I thought i might of got a bad regulator...the only load i have on the system are the lights, i had a very limited budget so i got the cheap one from autozone instead of the stock looking one from napa.
I'd be willing to bet when you replaced the alternator, you probably got a stock replacement. I'd be surprised if the stockers put out much more than 10amps at idle, and max at at about 35 at 2500rpm. A higher output alternator should fix the problem.
Don't forget about a clean ground for your negative, and a ground strap from the block to firewall will help.
its 61 amp according to the autozone website...can i just run a battery cable from the block to the firewall? and all of my connections are like brand new (mostly because they are).
This must be very common to these trucks, as I have owned many of them and most all have had this problem. I currently have a 71 f100 that has it. Until, I recently installed white face gauge decals,I had alot of difficulty trying to read the gauges at idle or low rpm.
Don't forget to ground from the body to the frame or engine itself. DO NOT count on your engine mounts to make the grounding connection. I am sure that is why I had so many problems and led to the new harness at almost $300. Spend the $15 extra for some piece of mind. Just my two cents and trying to help you avoid my problems.
Okay, 61amps but at what RPM does this alternator put out 61amps?
There is also the possibility that your battery just can't handle it. I'm not sure if it's new or not, but if not that would be suspect also. Your indication that the lights are dim at idle suggest that 1) Idle speed too low, or 2) alternator just not putting out decent amperage at low RPM.

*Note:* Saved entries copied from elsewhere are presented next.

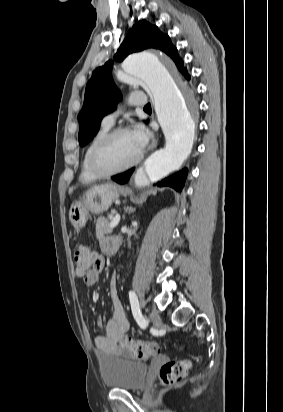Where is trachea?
I'll use <instances>...</instances> for the list:
<instances>
[{"mask_svg": "<svg viewBox=\"0 0 283 412\" xmlns=\"http://www.w3.org/2000/svg\"><path fill=\"white\" fill-rule=\"evenodd\" d=\"M144 109H145V110L151 109V105L148 103V104L144 107Z\"/></svg>", "mask_w": 283, "mask_h": 412, "instance_id": "obj_1", "label": "trachea"}]
</instances>
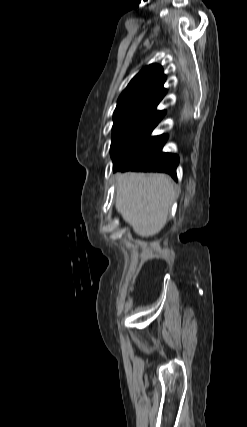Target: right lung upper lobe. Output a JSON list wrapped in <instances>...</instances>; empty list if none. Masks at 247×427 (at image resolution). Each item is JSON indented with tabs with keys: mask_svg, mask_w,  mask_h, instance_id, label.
Instances as JSON below:
<instances>
[{
	"mask_svg": "<svg viewBox=\"0 0 247 427\" xmlns=\"http://www.w3.org/2000/svg\"><path fill=\"white\" fill-rule=\"evenodd\" d=\"M165 80L160 65L144 67L120 95L114 114L141 112L150 115L156 112L157 105L166 93L163 88Z\"/></svg>",
	"mask_w": 247,
	"mask_h": 427,
	"instance_id": "1",
	"label": "right lung upper lobe"
}]
</instances>
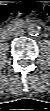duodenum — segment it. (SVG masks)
Wrapping results in <instances>:
<instances>
[{
	"instance_id": "duodenum-1",
	"label": "duodenum",
	"mask_w": 50,
	"mask_h": 111,
	"mask_svg": "<svg viewBox=\"0 0 50 111\" xmlns=\"http://www.w3.org/2000/svg\"><path fill=\"white\" fill-rule=\"evenodd\" d=\"M10 33H11V31H10L9 28L3 29V30L1 31V37H2L3 39H5V38H7V37L10 35Z\"/></svg>"
}]
</instances>
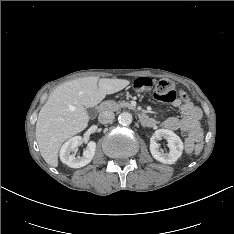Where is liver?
<instances>
[{"instance_id":"obj_1","label":"liver","mask_w":234,"mask_h":234,"mask_svg":"<svg viewBox=\"0 0 234 234\" xmlns=\"http://www.w3.org/2000/svg\"><path fill=\"white\" fill-rule=\"evenodd\" d=\"M129 83L125 79L90 76L56 88L41 108L36 122L35 135L43 159L57 167L62 143L88 126L86 108L98 105L107 94L116 93Z\"/></svg>"}]
</instances>
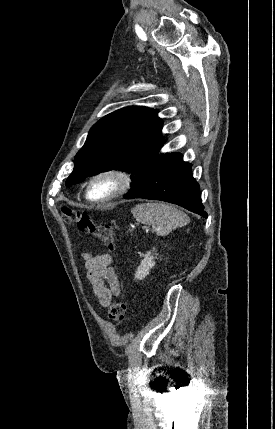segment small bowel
<instances>
[{
	"mask_svg": "<svg viewBox=\"0 0 275 429\" xmlns=\"http://www.w3.org/2000/svg\"><path fill=\"white\" fill-rule=\"evenodd\" d=\"M85 266L93 295L103 307L109 306L113 297L120 293L119 281L111 266L110 256L87 254Z\"/></svg>",
	"mask_w": 275,
	"mask_h": 429,
	"instance_id": "small-bowel-1",
	"label": "small bowel"
}]
</instances>
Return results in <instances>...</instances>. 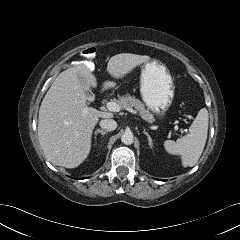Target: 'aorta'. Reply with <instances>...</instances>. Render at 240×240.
Returning <instances> with one entry per match:
<instances>
[{"label":"aorta","mask_w":240,"mask_h":240,"mask_svg":"<svg viewBox=\"0 0 240 240\" xmlns=\"http://www.w3.org/2000/svg\"><path fill=\"white\" fill-rule=\"evenodd\" d=\"M121 142L125 145H130L134 142V136L132 132H125L121 136Z\"/></svg>","instance_id":"aorta-1"}]
</instances>
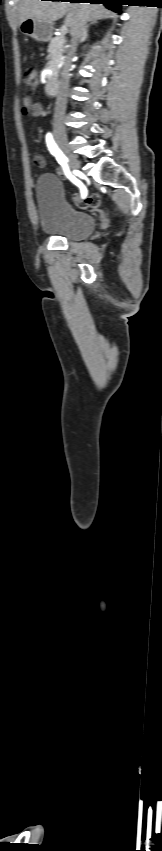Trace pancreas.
<instances>
[{
  "label": "pancreas",
  "instance_id": "1",
  "mask_svg": "<svg viewBox=\"0 0 162 851\" xmlns=\"http://www.w3.org/2000/svg\"><path fill=\"white\" fill-rule=\"evenodd\" d=\"M48 52L51 60L47 64V67L52 71V76H56L60 65L66 58V56H62L63 53L67 52L63 37L57 36L53 38L48 46Z\"/></svg>",
  "mask_w": 162,
  "mask_h": 851
}]
</instances>
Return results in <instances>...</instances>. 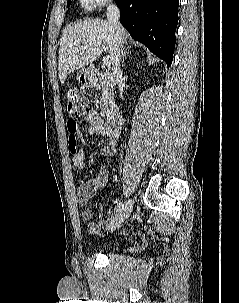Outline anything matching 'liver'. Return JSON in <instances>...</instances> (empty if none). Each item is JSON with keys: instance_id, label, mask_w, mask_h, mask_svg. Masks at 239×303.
Instances as JSON below:
<instances>
[{"instance_id": "6515ba94", "label": "liver", "mask_w": 239, "mask_h": 303, "mask_svg": "<svg viewBox=\"0 0 239 303\" xmlns=\"http://www.w3.org/2000/svg\"><path fill=\"white\" fill-rule=\"evenodd\" d=\"M124 30L122 44L127 40ZM119 37L114 26L107 20L89 19L64 29L60 39L58 70L59 79L65 82L67 76L95 61L102 53V46L110 53L114 64Z\"/></svg>"}]
</instances>
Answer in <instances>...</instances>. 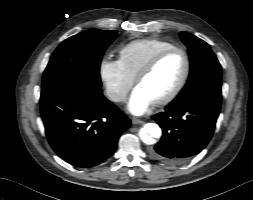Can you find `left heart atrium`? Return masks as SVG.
<instances>
[{
	"instance_id": "1",
	"label": "left heart atrium",
	"mask_w": 253,
	"mask_h": 200,
	"mask_svg": "<svg viewBox=\"0 0 253 200\" xmlns=\"http://www.w3.org/2000/svg\"><path fill=\"white\" fill-rule=\"evenodd\" d=\"M153 104L154 101L147 95V93L137 86L129 98L127 109L134 115H142L147 112Z\"/></svg>"
}]
</instances>
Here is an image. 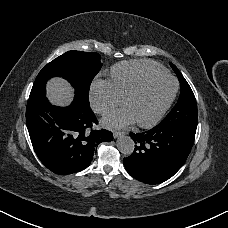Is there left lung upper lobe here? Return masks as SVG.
I'll return each mask as SVG.
<instances>
[{"mask_svg": "<svg viewBox=\"0 0 228 228\" xmlns=\"http://www.w3.org/2000/svg\"><path fill=\"white\" fill-rule=\"evenodd\" d=\"M170 65L180 82V96L177 104L158 126L197 128V104L193 91L178 68L172 63Z\"/></svg>", "mask_w": 228, "mask_h": 228, "instance_id": "left-lung-upper-lobe-1", "label": "left lung upper lobe"}]
</instances>
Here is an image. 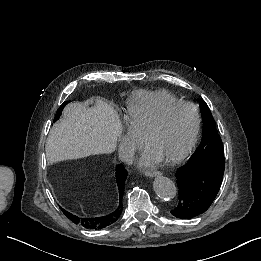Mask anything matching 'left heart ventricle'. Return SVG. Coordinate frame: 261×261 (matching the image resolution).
Masks as SVG:
<instances>
[{
    "label": "left heart ventricle",
    "mask_w": 261,
    "mask_h": 261,
    "mask_svg": "<svg viewBox=\"0 0 261 261\" xmlns=\"http://www.w3.org/2000/svg\"><path fill=\"white\" fill-rule=\"evenodd\" d=\"M193 125L192 112L175 107L164 112L158 119L142 125L138 136L158 158H166L184 146Z\"/></svg>",
    "instance_id": "left-heart-ventricle-1"
}]
</instances>
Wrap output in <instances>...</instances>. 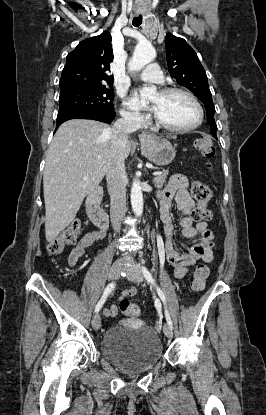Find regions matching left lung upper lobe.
<instances>
[{"label": "left lung upper lobe", "instance_id": "1", "mask_svg": "<svg viewBox=\"0 0 266 415\" xmlns=\"http://www.w3.org/2000/svg\"><path fill=\"white\" fill-rule=\"evenodd\" d=\"M168 71L178 84L189 89L204 104L212 136L217 139L212 101L206 72L195 51L183 38L167 34L165 39Z\"/></svg>", "mask_w": 266, "mask_h": 415}]
</instances>
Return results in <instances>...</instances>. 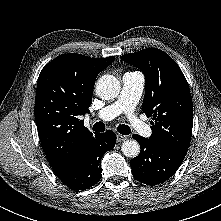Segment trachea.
<instances>
[{"label":"trachea","instance_id":"trachea-1","mask_svg":"<svg viewBox=\"0 0 221 221\" xmlns=\"http://www.w3.org/2000/svg\"><path fill=\"white\" fill-rule=\"evenodd\" d=\"M93 130L96 132H104L105 130V125L102 122H96L93 125ZM118 131L123 134V135H128L131 133V129L128 125H119L118 126Z\"/></svg>","mask_w":221,"mask_h":221}]
</instances>
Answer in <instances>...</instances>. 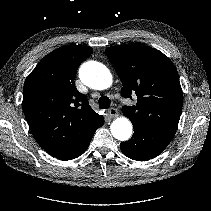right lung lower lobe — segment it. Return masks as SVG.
<instances>
[{
    "instance_id": "right-lung-lower-lobe-1",
    "label": "right lung lower lobe",
    "mask_w": 211,
    "mask_h": 211,
    "mask_svg": "<svg viewBox=\"0 0 211 211\" xmlns=\"http://www.w3.org/2000/svg\"><path fill=\"white\" fill-rule=\"evenodd\" d=\"M104 124V121L95 129L93 130L85 139L80 141L77 145H75L69 151L57 156L56 158L59 160H71L74 158L79 157L82 155L89 146V143L95 133V131Z\"/></svg>"
}]
</instances>
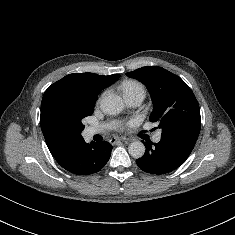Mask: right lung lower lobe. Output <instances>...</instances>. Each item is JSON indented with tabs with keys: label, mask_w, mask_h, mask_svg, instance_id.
<instances>
[{
	"label": "right lung lower lobe",
	"mask_w": 235,
	"mask_h": 235,
	"mask_svg": "<svg viewBox=\"0 0 235 235\" xmlns=\"http://www.w3.org/2000/svg\"><path fill=\"white\" fill-rule=\"evenodd\" d=\"M112 148L109 142L100 141L88 144L81 137L73 141L61 154L55 156V159L69 172L88 175L105 166Z\"/></svg>",
	"instance_id": "right-lung-lower-lobe-1"
}]
</instances>
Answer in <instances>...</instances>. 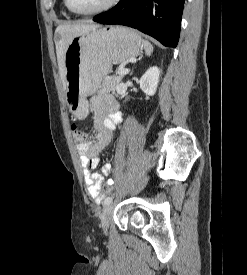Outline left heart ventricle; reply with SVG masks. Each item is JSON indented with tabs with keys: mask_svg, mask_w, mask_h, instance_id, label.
<instances>
[{
	"mask_svg": "<svg viewBox=\"0 0 247 275\" xmlns=\"http://www.w3.org/2000/svg\"><path fill=\"white\" fill-rule=\"evenodd\" d=\"M109 0H69L70 6L77 11H91L107 3Z\"/></svg>",
	"mask_w": 247,
	"mask_h": 275,
	"instance_id": "b2bd125f",
	"label": "left heart ventricle"
}]
</instances>
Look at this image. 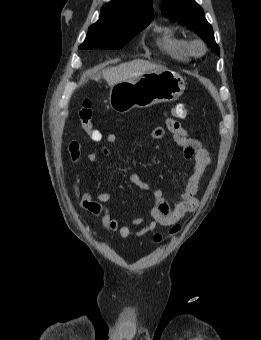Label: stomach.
I'll list each match as a JSON object with an SVG mask.
<instances>
[{
	"instance_id": "stomach-1",
	"label": "stomach",
	"mask_w": 261,
	"mask_h": 340,
	"mask_svg": "<svg viewBox=\"0 0 261 340\" xmlns=\"http://www.w3.org/2000/svg\"><path fill=\"white\" fill-rule=\"evenodd\" d=\"M185 90L183 78L174 71L145 72L111 87L109 103L118 113L178 99Z\"/></svg>"
}]
</instances>
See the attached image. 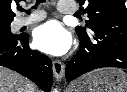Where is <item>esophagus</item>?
<instances>
[{
  "mask_svg": "<svg viewBox=\"0 0 127 92\" xmlns=\"http://www.w3.org/2000/svg\"><path fill=\"white\" fill-rule=\"evenodd\" d=\"M53 73L56 81H61L64 76V64L58 60L52 61Z\"/></svg>",
  "mask_w": 127,
  "mask_h": 92,
  "instance_id": "1",
  "label": "esophagus"
}]
</instances>
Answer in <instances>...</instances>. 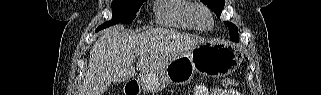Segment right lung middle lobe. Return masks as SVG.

If you guys still have the old "points style" voltage regulator, you're just throwing money away by replacing everything else. I replaced mine with a solid state unit and it doesn't do it anymore. I've had 2 '60 models, a '72, and my current '71- they all acted the same way.
points style voltage regulator? solid state regulator? You've got my interest, could you please explain the difference and which solid state reg to get?